I have this (shortened) avro schema:

{
  "type": "record",
  "name": "license_upsert",
  "namespace": "data.model",
  "fields": [
    { "name": "upsert", "type":
      {
        "name":    "EventType",
        "type":    "enum",
        "symbols": ["INSERT", "UPDATE"]
      }
    }
  ]
}

Which just defined an ENUM.

I can easily create a avro file from some json data:

{
  "upsert": "INSERT"
}

Using the avro-tools, it all works fine, to and from avro.

Now, these avro files are loaded in an external table in Hive, and boom, hive tells me that:

java.io.IOException: org.apache.avro.AvroTypeException: Found string, expecting data.model.EventType

According to the doc, hive does not actually support enum, but if I DESCRIBE the table, the field is seen as a string:

col_name | data_type | comment
-------------------------------
upsert   |   string  |    ""

Is there a way for me to tell hive that it should use a string?
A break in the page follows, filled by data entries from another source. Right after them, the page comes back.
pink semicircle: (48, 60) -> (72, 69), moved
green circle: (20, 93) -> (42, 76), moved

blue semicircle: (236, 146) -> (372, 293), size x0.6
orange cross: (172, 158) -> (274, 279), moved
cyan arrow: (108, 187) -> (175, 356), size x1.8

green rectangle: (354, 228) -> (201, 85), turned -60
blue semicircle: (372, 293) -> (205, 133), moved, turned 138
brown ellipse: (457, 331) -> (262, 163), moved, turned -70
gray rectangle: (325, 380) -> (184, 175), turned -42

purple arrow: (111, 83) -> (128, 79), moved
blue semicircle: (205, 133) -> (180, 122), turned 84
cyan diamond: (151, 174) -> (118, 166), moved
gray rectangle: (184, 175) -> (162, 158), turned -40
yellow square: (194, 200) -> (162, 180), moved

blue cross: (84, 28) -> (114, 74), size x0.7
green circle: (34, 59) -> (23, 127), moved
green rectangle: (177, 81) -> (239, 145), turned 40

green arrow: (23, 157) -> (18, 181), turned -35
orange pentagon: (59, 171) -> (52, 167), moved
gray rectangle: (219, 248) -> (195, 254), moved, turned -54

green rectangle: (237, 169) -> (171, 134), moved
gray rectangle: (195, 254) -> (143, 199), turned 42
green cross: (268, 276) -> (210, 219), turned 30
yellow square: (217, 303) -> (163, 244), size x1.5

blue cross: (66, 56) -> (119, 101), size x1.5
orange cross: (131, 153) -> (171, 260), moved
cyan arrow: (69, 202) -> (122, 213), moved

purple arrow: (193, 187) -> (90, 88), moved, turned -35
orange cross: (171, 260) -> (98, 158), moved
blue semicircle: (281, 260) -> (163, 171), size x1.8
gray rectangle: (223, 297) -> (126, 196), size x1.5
Even if I run a query not selecting the upsert field, I will get the same error.

Note1:

I create table as follow:

CREATE EXTERNAL TABLE IF NOT EXISTS events.event
PARTITIONED BY (year INT, month INT, day INT, hour INT)
ROW FORMAT SERDE 'org.apache.hadoop.hive.serde2.avro.AvroSerDe'
WITH SERDEPROPERTIES (
  'avro.schema.url'='file:///path/to/event.avsc'
)
STORED AS AVRO
LOCATION '/events/event'
;

Note2:

If I generate data from the avro-tools (random command) the data is perfectly loaded in Hive.
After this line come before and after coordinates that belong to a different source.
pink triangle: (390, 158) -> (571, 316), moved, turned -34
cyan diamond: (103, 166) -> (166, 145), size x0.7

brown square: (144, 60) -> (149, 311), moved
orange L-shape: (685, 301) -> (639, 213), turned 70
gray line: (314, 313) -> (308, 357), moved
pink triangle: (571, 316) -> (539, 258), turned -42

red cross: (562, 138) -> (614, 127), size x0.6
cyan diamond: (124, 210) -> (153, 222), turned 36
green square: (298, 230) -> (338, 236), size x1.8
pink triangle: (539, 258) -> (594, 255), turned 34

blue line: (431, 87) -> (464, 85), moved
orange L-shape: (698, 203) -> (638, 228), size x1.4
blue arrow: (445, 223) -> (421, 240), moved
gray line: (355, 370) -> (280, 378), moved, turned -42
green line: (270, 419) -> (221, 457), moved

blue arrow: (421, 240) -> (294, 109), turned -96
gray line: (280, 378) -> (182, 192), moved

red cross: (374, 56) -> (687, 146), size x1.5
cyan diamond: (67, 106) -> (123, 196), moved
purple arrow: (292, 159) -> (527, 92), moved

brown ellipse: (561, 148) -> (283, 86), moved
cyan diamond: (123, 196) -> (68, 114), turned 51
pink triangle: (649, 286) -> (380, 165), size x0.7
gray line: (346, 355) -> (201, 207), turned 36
The data I am actually using is created by confluent.


Solution

  • The reason is that as said in the last line of the question:

    The data I am actually using is created by confluent.

    It turns out that on output with the HDFS sink, ENUMs are converted to Strings. As I created external tables in Hive based on my original schema, there was a discrepancy. Now if I just extract the schema from the file created by the hdfs sink, and use this one in the table definition everything works as expected.